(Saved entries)
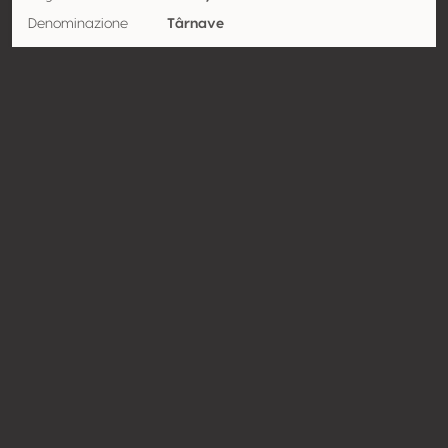
Denominazione
Târnave
Vitigno
Pinot noir 100%
Contatto
Nome
Jidvei Srl
Tipologia
Produttore
Website
http://www.jidvei.ro
Condividere
© Concours Mondial de Bruxelles 2026 | Vinopres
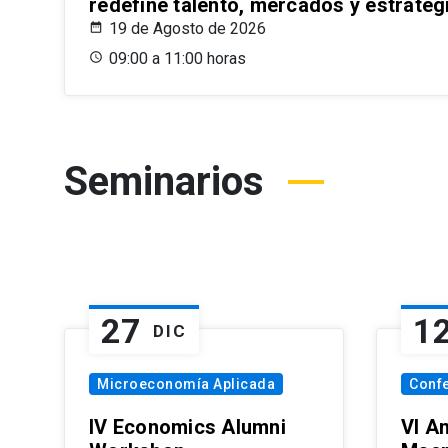
redefine talento, mercados y estrateg
19 de Agosto de 2026
09:00 a 11:00 horas
Seminarios
27
1
DIC
Microeconomía Aplicada
Conf
IV Economics Alumni
VI A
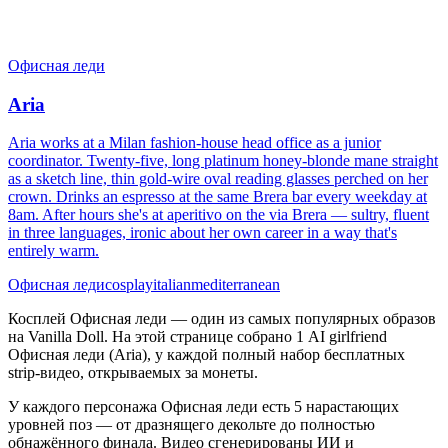
Офисная леди
Aria
Aria works at a Milan fashion-house head office as a junior
coordinator. Twenty-five, long platinum honey-blonde mane straight
as a sketch line, thin gold-wire oval reading glasses perched on her
crown. Drinks an espresso at the same Brera bar every weekday at
8am. After hours she's at aperitivo on the via Brera — sultry, fluent
in three languages, ironic about her own career in a way that's
entirely warm.
Офисная леди
cosplay
italian
mediterranean
Косплей Офисная леди — один из самых популярных образов
на Vanilla Doll. На этой странице собрано 1 AI girlfriend
Офисная леди (Aria), у каждой полный набор бесплатных
strip-видео, открываемых за монеты.
У каждого персонажа Офисная леди есть 5 нарастающих
уровней поз — от дразнящего декольте до полностью
обнажённого финала. Видео сгенерированы ИИ и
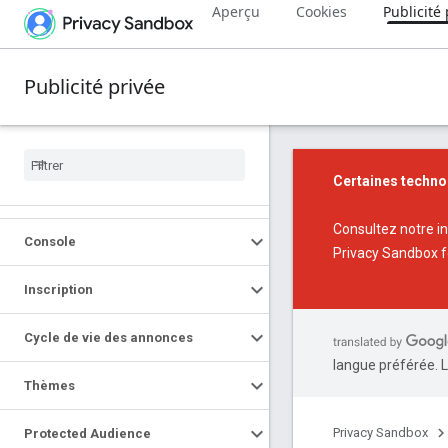
Aperçu
Cookies
Publicité 
Publicité privée
Certaines techno
Consultez notre
i
Console
Privacy Sandbox
f
Inscription
Cycle de vie des annonces
langue préférée. L
Thèmes
Privacy Sandbox
Protected Audience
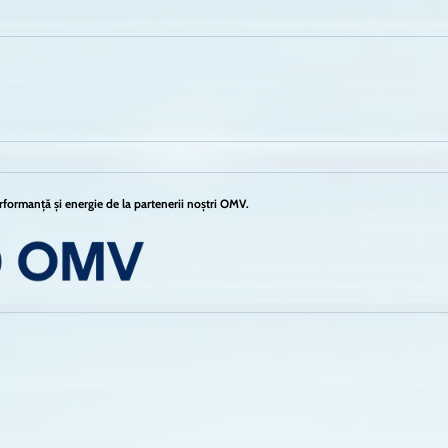
formanță și energie de la partenerii noștri OMV.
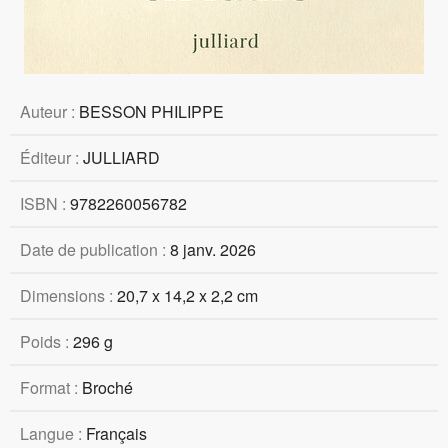
Auteur :
BESSON PHILIPPE
Éditeur :
JULLIARD
ISBN :
9782260056782
Date de publication :
8 janv. 2026
Dimensions :
20,7 x 14,2 x 2,2 cm
Poids :
296 g
Format :
Broché
Langue :
Français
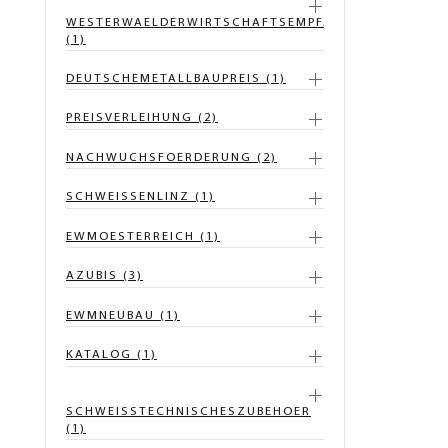
WESTERWAELDERWIRTSCHAFTSEMPFANG
(1)
DEUTSCHEMETALLBAUPREIS (1)
PREISVERLEIHUNG (2)
NACHWUCHSFOERDERUNG (2)
SCHWEISSENLINZ (1)
EWMOESTERREICH (1)
AZUBIS (3)
EWMNEUBAU (1)
KATALOG (1)
SCHWEISSTECHNISCHESZUBEHOER
(1)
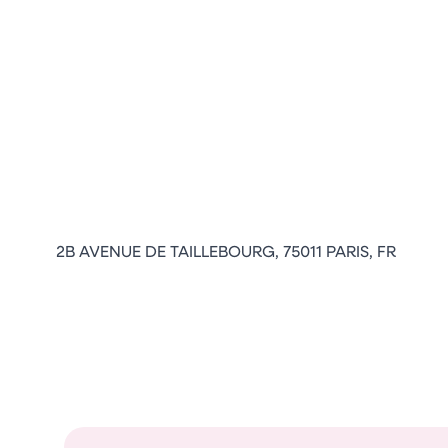
2B AVENUE DE TAILLEBOURG, 75011 PARIS, FR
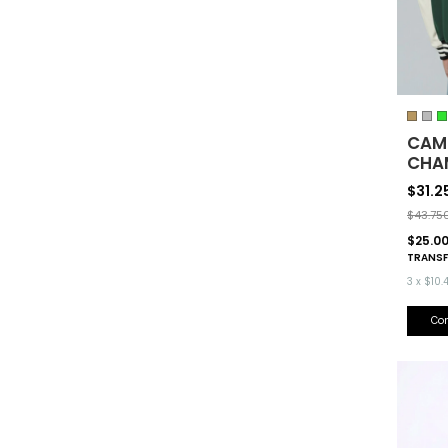
CAM
CHA
$31.
$43.75
$25.0
TRANSF
3
x
$10.
Co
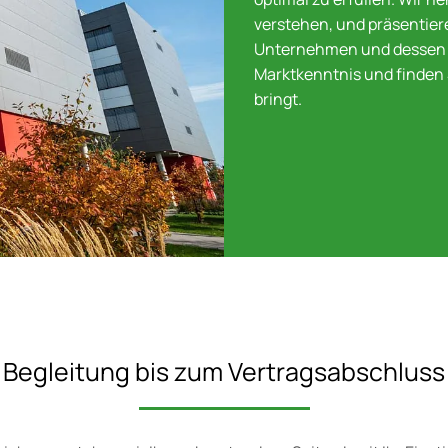
verstehen, und präsentier
Unternehmen und dessen W
Marktkenntnis und finden 
bringt.
Begleitung bis zum Vertragsabschluss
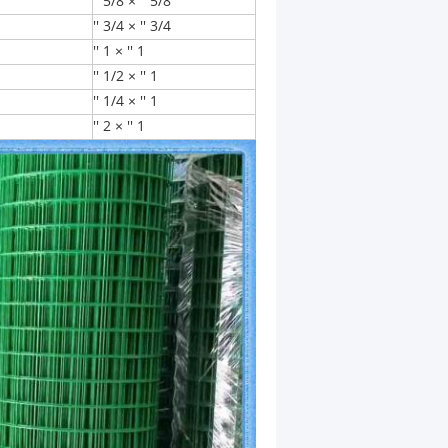
5/8 '' × 5/8 ''
3/4 '' × 3/4 ''
1 '' × 1 ''
1 '' × 1/2 ''
1 '' × 1/4 ''
1 '' × 2 ''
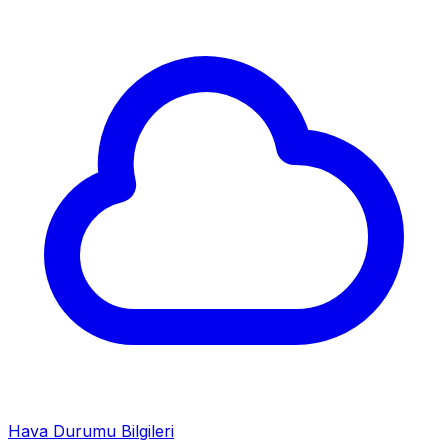
Hava Durumu Bilgileri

## Exercise details
Each record has to be set down verbatim, and the pictures must not appear in the copy.

## Result of this task
Denominazione
Târnave
Vitigno
Pinot noir 100%
Contatto
Nome
Jidvei Srl
Tipologia
Produttore
Website
http://www.jidvei.ro
Condividere
© Concours Mondial de Bruxelles 2026 | Vinopres
redefine talento, mercados y estrateg
19 de Agosto de 2026
09:00 a 11:00 horas
Seminarios
27
1
DIC
Microeconomía Aplicada
Conf
IV Economics Alumni
VI A
Офисная леди
Aria
Aria works at a Milan fashion-house head office as a junior
coordinator. Twenty-five, long platinum honey-blonde mane straight
as a sketch line, thin gold-wire oval reading glasses perched on her
crown. Drinks an espresso at the same Brera bar every weekday at
8am. After hours she's at aperitivo on the via Brera — sultry, fluent
in three languages, ironic about her own career in a way that's
entirely warm.
Офисная леди
cosplay
italian
mediterranean
Косплей Офисная леди — один из самых популярных образов
на Vanilla Doll. На этой странице собрано 1 AI girlfriend
Офисная леди (Aria), у каждой полный набор бесплатных
strip-видео, открываемых за монеты.
У каждого персонажа Офисная леди есть 5 нарастающих
уровней поз — от дразнящего декольте до полностью
обнажённого финала. Видео сгенерированы ИИ и
Aperçu
Cookies
Publicité 
Publicité privée
Certaines techno
Consultez notre
i
Console
Privacy Sandbox
f
Inscription
Cycle de vie des annonces
langue préférée. L
Thèmes
Privacy Sandbox
Protected Audience
formanță și energie de la partenerii noștri OMV.
Auteur :
BESSON PHILIPPE
Éditeur :
JULLIARD
ISBN :
9782260056782
Date de publication :
8 janv. 2026
Dimensions :
20,7 x 14,2 x 2,2 cm
Poids :
296 g
Format :
Broché
Langue :
Français
WESTERWAELDERWIRTSCHAFTSEMPFANG
(1)
DEUTSCHEMETALLBAUPREIS (1)
PREISVERLEIHUNG (2)
NACHWUCHSFOERDERUNG (2)
SCHWEISSENLINZ (1)
EWMOESTERREICH (1)
AZUBIS (3)
EWMNEUBAU (1)
KATALOG (1)
SCHWEISSTECHNISCHESZUBEHOER
(1)
2B AVENUE DE TAILLEBOURG, 75011 PARIS, FR
CAM
CHA
$31.
$43.75
$25.0
TRANSF
3
x
$10.
Co
verstehen, und präsentier
Unternehmen und dessen W
Marktkenntnis und finden 
bringt.
Begleitung bis zum Vertragsabschluss
5/8 '' × 5/8 ''
3/4 '' × 3/4 ''
1 '' × 1 ''
1 '' × 1/2 ''
1 '' × 1/4 ''
1 '' × 2 ''
Hava Durumu Bilgileri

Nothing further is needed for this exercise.